Sunday, 6 April 2014

Book review: Sophie's World by Jostein Gaarder

I thought I'd mix it up a little on here, as I was getting a little tired and bored of my typical Week in Instagram type posts. Instead, I thought it would be nice to have a non-beauty related, lifestyle post on here every Sunday. This can be anything relating to entertainment, recipes, DIYs, health and fitness related posts or anything else really that I think might be interesting. We're starting out this week with a review of a book that I read a while ago.

Title: Sophie's World

Author: Jostein Gaarder

Price: £8.99

Type: Fiction and Non-fiction

Pages: 427

I read a book by Jostein Gaarder when I was little called "The Christmas Mystery". It was like an advent calendar in book form in that you were meant to read a chapter each day and then on Christmas the big mystery was revealed. I have very fond memories of that book and those memories are essentially what drove me to pick up Sophie's World - a book about philosophy - even though I had no interest in philosophy whatsoever.

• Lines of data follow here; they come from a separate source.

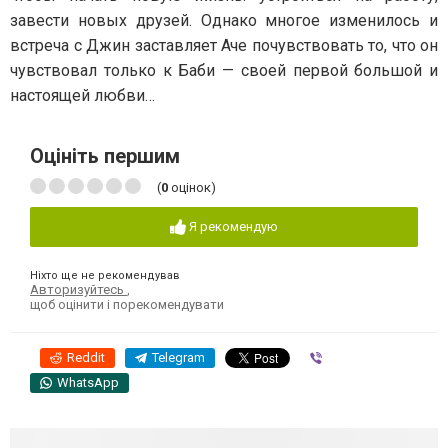
завести новых друзей. Однако многое изменилось и
встреча с Джин заставляет Аче почувствовать то, что он
чувствовал только к Баби — своей первой большой и
настоящей любви…
Оцініть першим
(
0
оцінок)
Я рекомендую
Ніхто ще не рекомендував
Авторизуйтесь
,
щоб оцінити і порекомендувати
Reddit
Telegram
Viber
WhatsApp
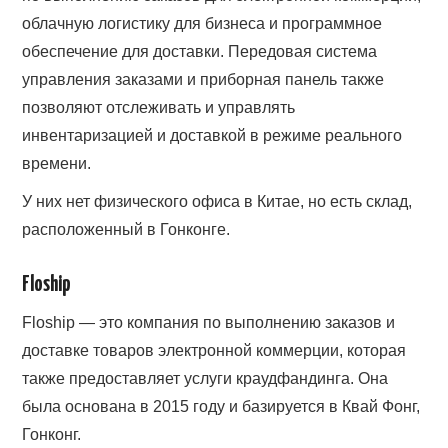
облачную логистику для бизнеса и программное
обеспечение для доставки. Передовая система
управления заказами и приборная панель также
позволяют отслеживать и управлять
инвентаризацией и доставкой в режиме реального
времени.
У них нет физического офиса в Китае, но есть склад,
расположенный в Гонконге.
Floship
Floship — это компания по выполнению заказов и
доставке товаров электронной коммерции, которая
также предоставляет услуги краудфандинга. Она
была основана в 2015 году и базируется в Квай Фонг,
Гонконг.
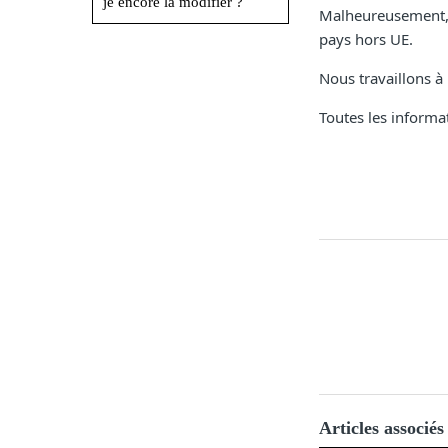
je encore la modifier ?
Malheureusement, n
pays hors UE.
Nous travaillons à 
Toutes les informat
Articles associés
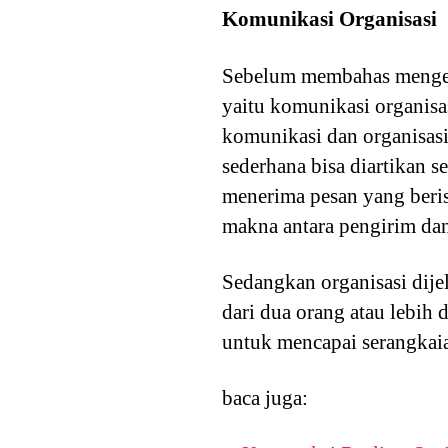
Komunikasi Organisasi
Sebelum membahas mengenai
yaitu komunikasi organisa
komunikasi dan organisas
sederhana bisa diartikan 
menerima pesan yang beri
makna antara pengirim da
Sedangkan organisasi dijel
dari dua orang atau lebih 
untuk mencapai serangkaia
baca juga:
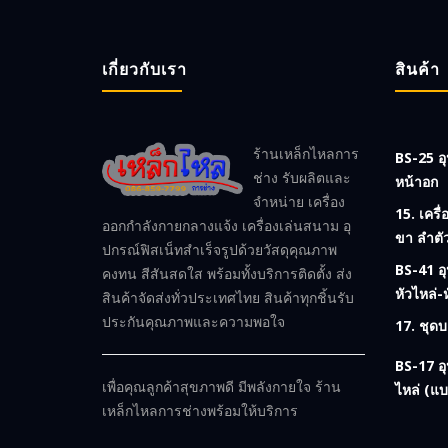
เกี่ยวกับเรา
สินค้า
ร้านเหล็กไหลการ
BS-25 อุ
ช่าง รับผลิตและ
หน้าอก
จำหน่าย เครื่อง
15. เครื
ออกกำลังกายกลางแจ้ง เครื่องเล่นสนาม อุ
ขา ลำตั
ปกรณ์ฟิสเน็ทสำเร็จรูปด้วยวัสดุคุณภาพ
BS-41 อ
คงทน สีสันสดใส พร้อมทั้งบริการติดตั้ง ส่ง
หัวไหล่-
สินค้าจัดส่งทั่วประเทศไทย สินค้าทุกชิ้นรับ
ประกันคุณภาพและความพอใจ
17. ชุดบ
BS-17 อ
เพื่อคุณลูกค้าสุขภาพดี มีพลังกายใจ ร้าน
ไหล่ (แบ
เหล็กไหลการช่างพร้อมให้บริการ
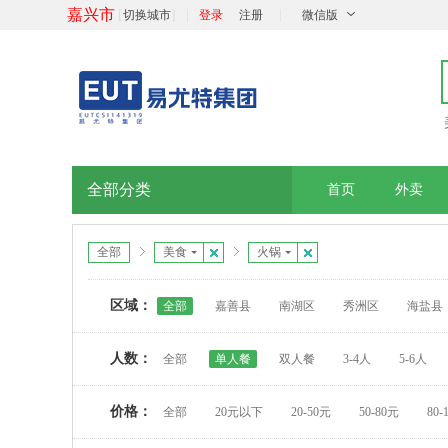
嘉兴市
[
]
|
|
切换城市
登录
注册
微信版
全部分类
首页
外卖
全部
美食
火锅
区域：
全部
嘉善县
南湖区
秀洲区
海盐县
人数：
全部
单人餐
双人餐
3-4人
5-6人
价格：
全部
20元以下
20-50元
50-80元
80-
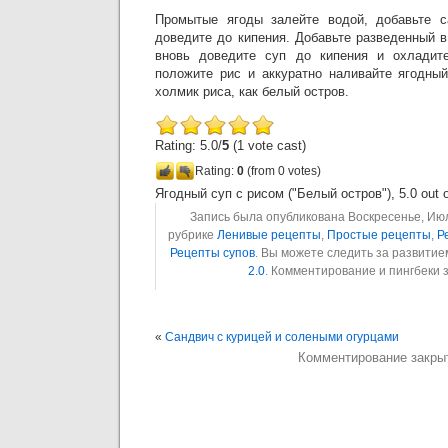
Промытые ягоды залейте водой, добавьте с
доведите до кипения. Добавьте разведенный 
вновь доведите суп до кипения и охладит
положите рис и аккуратно наливайте ягодный
холмик риса, как белый остров.
Rating: 5.0/
5
(1 vote cast)
Rating:
0
(from 0 votes)
Ягодный суп с рисом ("Белый остров")
,
5.0
out 
Запись была опубликована Воскресенье, Июль
рубрике
Ленивые рецепты
,
Простые рецепты
,
Р
Рецепты супов
. Вы можете следить за развити
2.0
. Комментирование и пингбеки
«
Сандвич с курицей и солеными огурцами
Комментирование закры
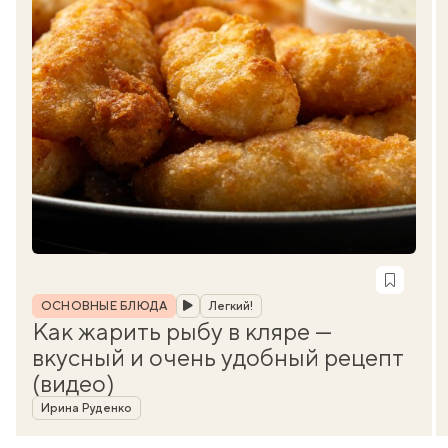
Рубрика
ОСНОВНЫЕ БЛЮДА
Легкий!
Как жарить рыбу в кляре —
вкусный и очень удобный рецепт
(видео)
Автор
Ирина Руденко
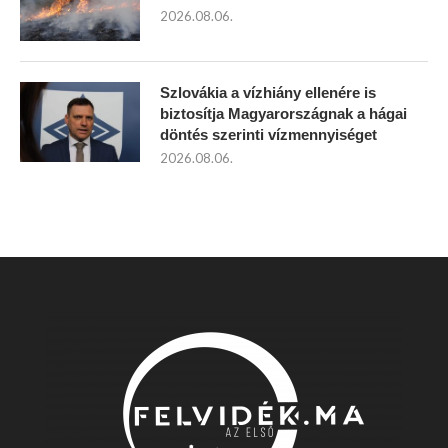
2026.08.06.
Szlovákia a vízhiány ellenére is
biztosítja Magyarországnak a hágai
döntés szerinti vízmennyiséget
2026.08.06.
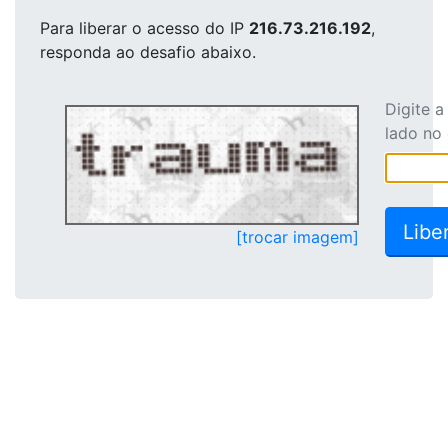
Para liberar o acesso
do IP
216.73.216.192
,
responda ao desafio abaixo.
Digite 
lado no
[trocar imagem]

The book follows the story of 14-year old Norwegian girl Sophie, who one day starts receiving mysterious letters taking her on a course of philosophy, starting from its very early days in Ancient Greek history and going all the way up to the modern days.

The story itself is more of a sort of vehicle for the actual letters. There is an awful lot of information in each chapter and though I found it very fascinating and interesting, I found that it was best to read only one or two chapters a day, in order to really let everything I've just read sink in. It's certainly not a book you'd pick up to race through on one particularly stormy evening.

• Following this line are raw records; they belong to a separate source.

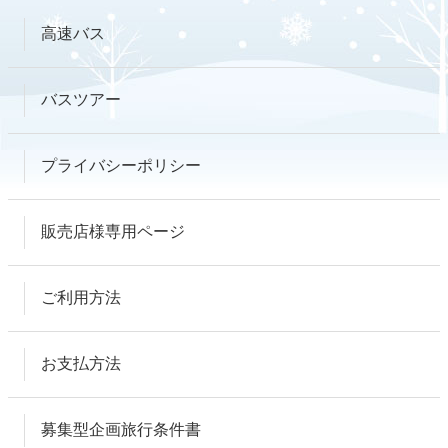
高速バス
バスツアー
プライバシーポリシー
販売店様専用ページ
ご利用方法
お支払方法
募集型企画旅行条件書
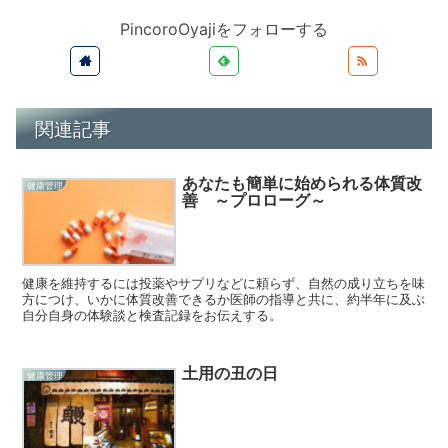
PincoroOyajiをフォローする
関連記事
あなたも簡単に始められる体質改
健康管理
善 ～プロローグ～
健康を維持するには投薬やサプリなどに頼らず、自然の成り立ちを味
方につけ、いかに体質改善できるか医師の指導と共に、約半年に及ぶ
自分自身の体験談と検査記録をお伝えする。
土用の丑の日
健康管理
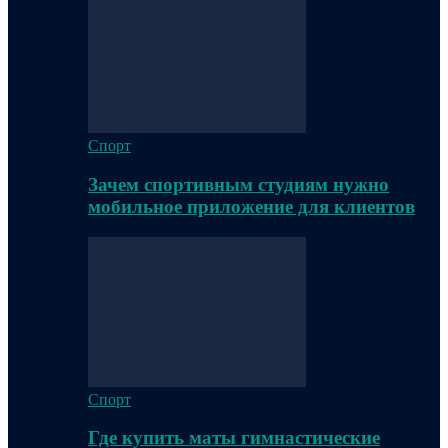
Спорт
Зачем спортивным студиям нужно
мобильное приложение для клиентов
Спорт
Где купить маты гимнастические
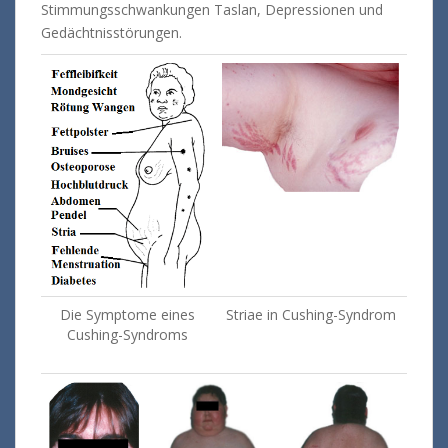
Stimmungsschwankungen Taslan, Depressionen und
Gedächtnisstörungen.
Die Symptome eines
Striae in Cushing-Syndrom
Cushing-Syndroms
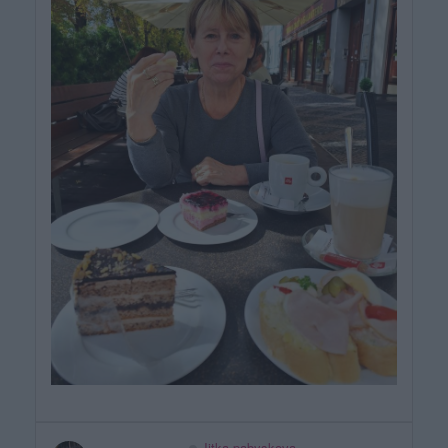
Jitka-pabyskova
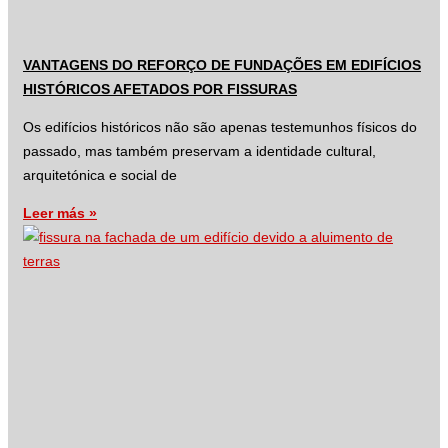
VANTAGENS DO REFORÇO DE FUNDAÇÕES EM EDIFÍCIOS
HISTÓRICOS AFETADOS POR FISSURAS
Os edifícios históricos não são apenas testemunhos físicos do
passado, mas também preservam a identidade cultural,
arquitetónica e social de
Leer más »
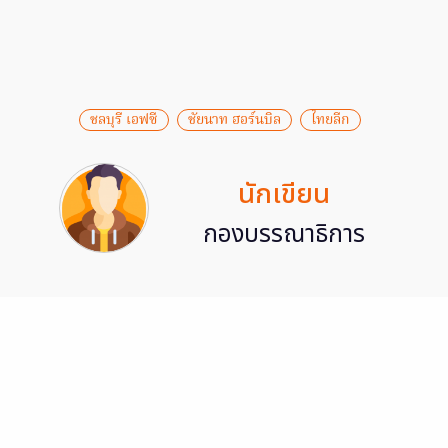
ชลบุรี เอฟซี
ชัยนาท ฮอร์นบิล
ไทยลีก
นักเขียน
กองบรรณาธิการ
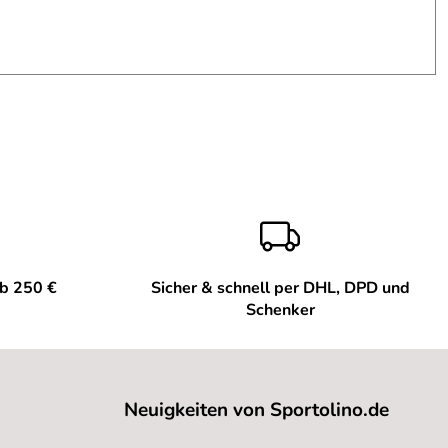
ab 250 €
Sicher & schnell per DHL, DPD und
Schenker
Neuigkeiten von Sportolino.de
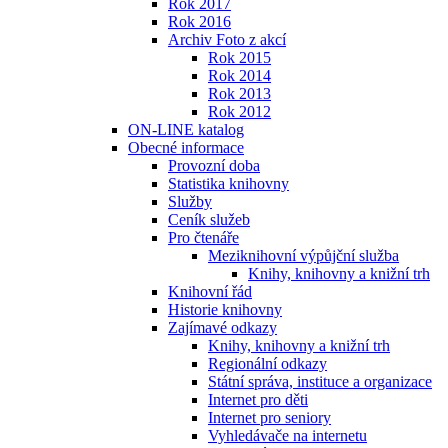
Rok 2017
Rok 2016
Archiv Foto z akcí
Rok 2015
Rok 2014
Rok 2013
Rok 2012
ON-LINE katalog
Obecné informace
Provozní doba
Statistika knihovny
Služby
Ceník služeb
Pro čtenáře
Meziknihovní výpůjční služba
Knihy, knihovny a knižní trh
Knihovní řád
Historie knihovny
Zajímavé odkazy
Knihy, knihovny a knižní trh
Regionální odkazy
Státní správa, instituce a organizace
Internet pro děti
Internet pro seniory
Vyhledávače na internetu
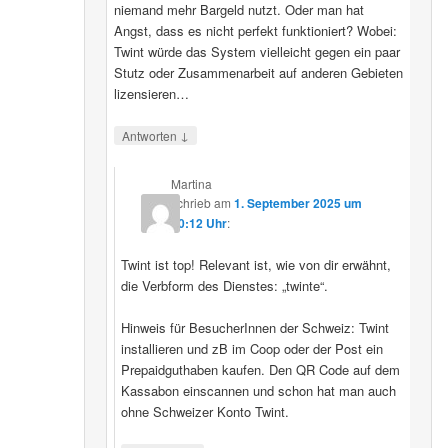
niemand mehr Bargeld nutzt. Oder man hat
Angst, dass es nicht perfekt funktioniert? Wobei:
Twint würde das System vielleicht gegen ein paar
Stutz oder Zusammenarbeit auf anderen Gebieten
lizensieren…
↓
Antworten
Martina
schrieb
am
1. September 2025 um
20:12 Uhr
:
Twint ist top! Relevant ist, wie von dir erwähnt,
die Verbform des Dienstes: „twinte“.
Hinweis für BesucherInnen der Schweiz: Twint
installieren und zB im Coop oder der Post ein
Prepaidguthaben kaufen. Den QR Code auf dem
Kassabon einscannen und schon hat man auch
ohne Schweizer Konto Twint.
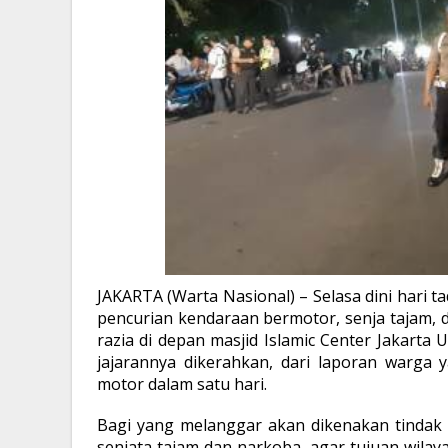
JAKARTA (Warta Nasional) – Selasa dini hari ta
pencurian kendaraan bermotor, senja tajam, da
razia di depan masjid Islamic Center Jakarta
jajarannya dikerahkan, dari laporan warga
motor dalam satu hari.
Bagi yang melanggar akan dikenakan tindak
senjata tajam dan narkoba, agar tujuan wila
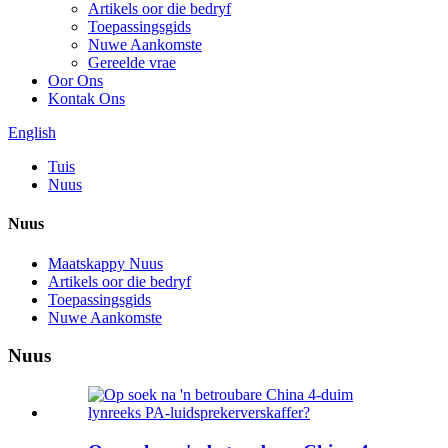
Artikels oor die bedryf
Toepassingsgids
Nuwe Aankomste
Gereelde vrae
Oor Ons
Kontak Ons
English
Tuis
Nuus
Nuus
Maatskappy Nuus
Artikels oor die bedryf
Toepassingsgids
Nuwe Aankomste
Nuus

Eventually, the story becomes more interesting and absorbing and even though I found the characters to be rather flat and the style of dialogue a tad exhausting at times, I soon longed to know what happens next to Sophie and her ... erm, world. Upon finishing the book I was left with a sense of awe and curiosity regarding the world around me, which very few other books have ever done.

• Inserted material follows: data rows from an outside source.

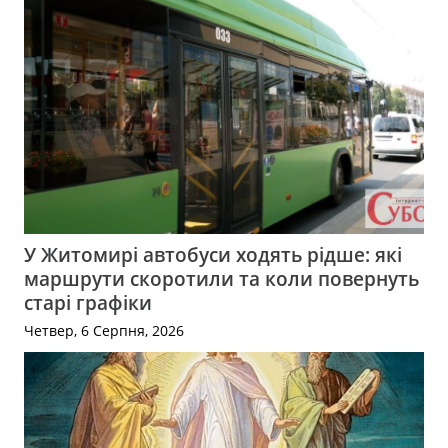
У Житомирі автобуси ходять рідше: які
маршрути скоротили та коли повернуть
старі графіки
Четвер, 6 Серпня, 2026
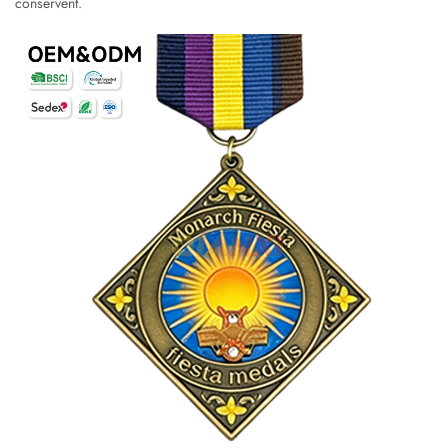
conservent.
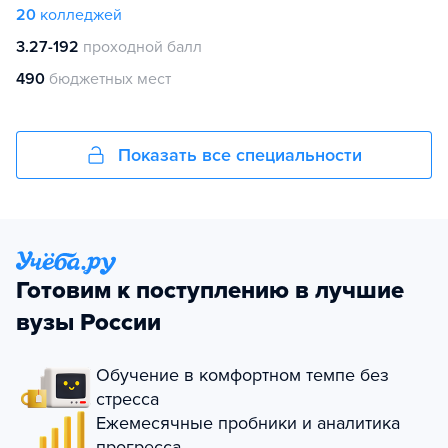
20
колледжей
3.27-192
проходной балл
490
бюджетных мест
Показать все специальности
Готовим к поступлению в лучшие
вузы России
Обучение в комфортном темпе без
стресса
Ежемесячные пробники и аналитика
прогресса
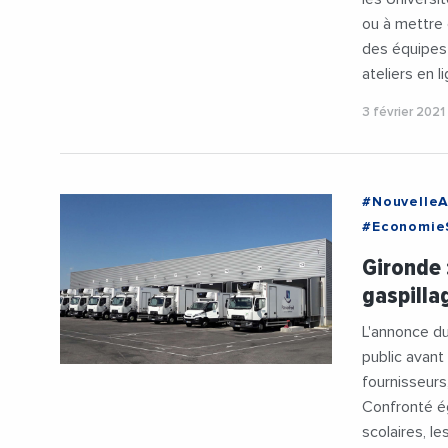
ou à mettre
des équipes
ateliers en l
3 février 2021
#NouvelleA
#EconomieS
#Solidarit
Gironde 
gaspilla
L'annonce du
public avant
fournisseurs
Confronté ég
scolaires, le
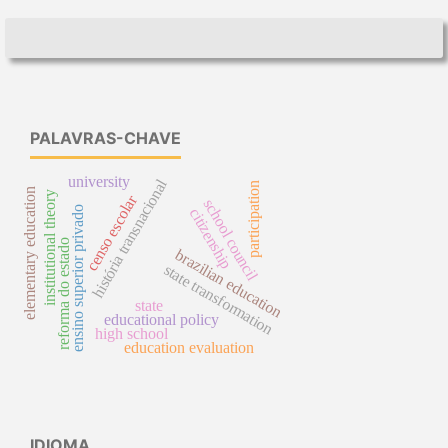
PALAVRAS-CHAVE
university
história transnacional
participation
elementary education
institutional theory
censo escolar
school council
ensino superior privado
citizenship
reforma do estado
brazilian education
state transformation
state
educational policy
high school
education evaluation
IDIOMA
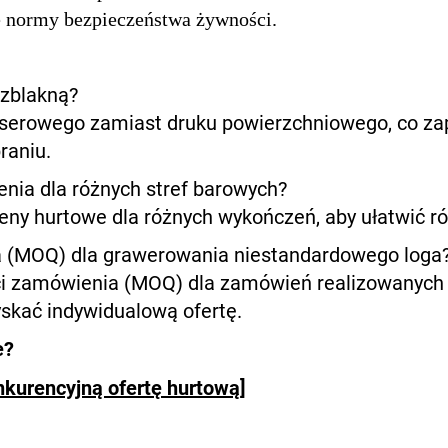
e normy bezpieczeństwa żywności.
zblakną?
aserowego zamiast druku powierzchniowego, co zap
raniu.
ia dla różnych stref barowych?
ny hurtowe dla różnych wykończeń, aby ułatwić ró
ia (MOQ) dla grawerowania niestandardowego loga
ci zamówienia (MOQ) dla zamówień realizowanych 
kać indywidualową ofertę.
e?
nkurencyjną ofertę hurtową]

Upon reading some online reviews I noticed that the book has received quite a few negative reviews based upon the fact that several big names and were omitted, but I don't think it's fair to judge Sophie's World on that. It never claimed to be an encyclopaedia containing the whole history of philosophy. It's not like it's going to replace a university degree in philosophy, either.

As a whole, I feel that if you're really, really interested in philosophy you'll be disappointed by this book. It won't tell you anything you don't already know and you will probably see the plot twist coming from miles away. But if you're someone like me, who never really spared a thought for philosophy, but are after a leisurely read that might just teach you something you didn't know, then (just like me) you may end up enjoying this book a lot more than you originally thought you would.